Studies comparing left ventricular electrical activation showed that LBBAP achieves similar patterns to His bundle pacing and far better than right ventricular pacing9.

In our patients we achieved QRS duration comparable with His bundle pacing and significantly shorter than conventional right ventricular apical pacing. However, the pacing and sensing thresholds were far better when compared to His bundle pacing, leading to an important impact on battery longevity.

In patients with baseline wide QRS complex, there was a significant reduction after LBBAP, consistent with published literature. Our study was designed to look at the feasibility and success of the procedure, so we didn't incorporate the LV function at follow-up in the analyses, but there is already significant data showing improvement in LV function with LBBAP. This is another argument for the important role of conduction system pacing in cardiac resynchronization therapy10.

The major advantage of this procedure is that it can be performed successfully in virtually all patients regardless of the baseline rhythm or pacing indication. Feasibility studies have shown a success rate of more than 90%11. There are occasionally situations in which the lead would not penetrate the septum (fibrosis or lead entanglement) but usually choosing another site, more apically, solves the problem.

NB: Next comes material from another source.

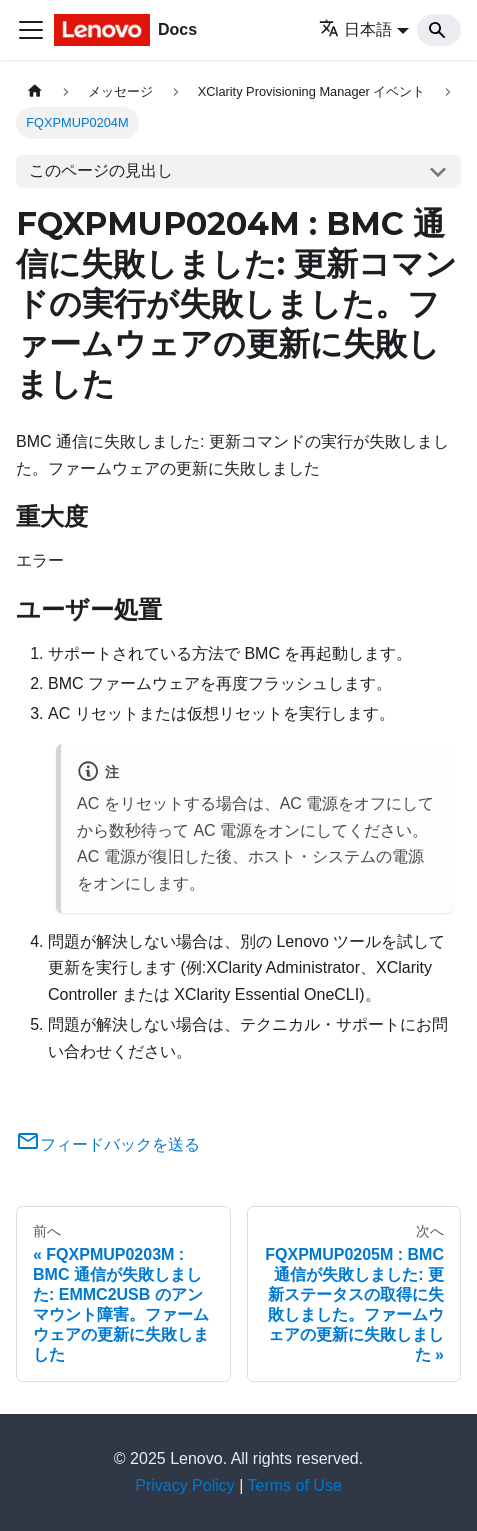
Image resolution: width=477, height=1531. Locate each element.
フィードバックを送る (108, 1144)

Similar to any other procedure, one must go through a learning curve, but, as we found out, it is not very difficult, so after understanding the theory behind it and performing a few cases, there is an improvement in all procedural aspects.

The most common lead related complications are micro dislodgement of the lead resulting in septal capture, macro dislodgement of the lead and septal perforation12.

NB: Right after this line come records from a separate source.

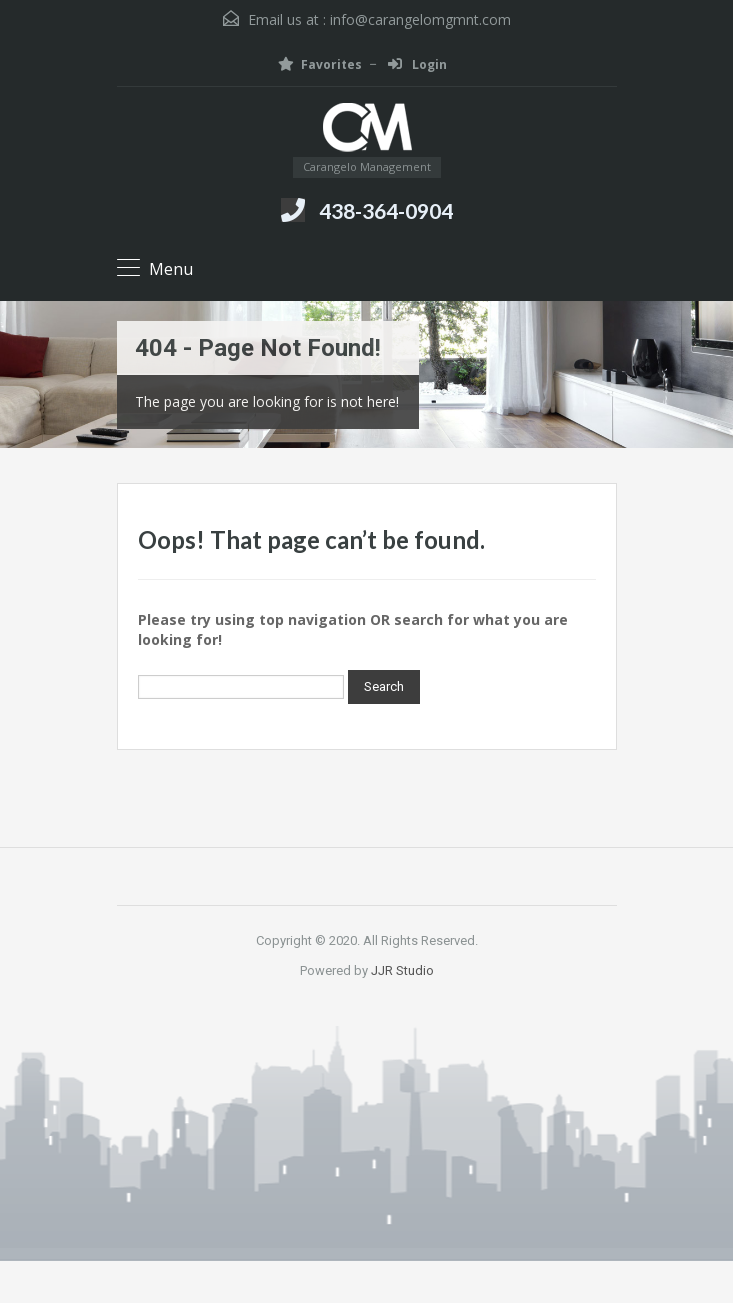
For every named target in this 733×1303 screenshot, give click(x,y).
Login (417, 64)
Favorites (320, 64)
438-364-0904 (386, 210)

In our series we encountered two intraprocedural septal perforations, which were managed with lead and sheath retraction and fixation at another site without any consequences.

We had no macro dislodgements, but we had three micro dislodgements at follow-up with pure septal capture. Because these patients had normal LV function and the myocardial pacing threshold was low (similar to the intraprocedural ones), lead revision was not necessary.

Nevertheless, the technique is young and there is no long term experience yet. There are justifiable questions about lead extraction and the potential to create a septal defect in that area and about the thromboembolic risk if a part of the helix is protruding in the left ventricle13.

So far, the technique appears to be safe and efficient, but a longer follow-up period is required to conclude its long-term benefits and pitfalls.

CONCLUSION

Left bundle branch area pacing is a feasible physiological pacing technique with a high success rate and the potential to overcome the limits of permanent His bundle pacing. It can be successfully performed virtually in all types of pacing indications, including cardiac resynchronization therapy, as provides a rapid and synchronous activation of the left ventricle. Future randomized studies are further required to establish this technique as a standard of practice.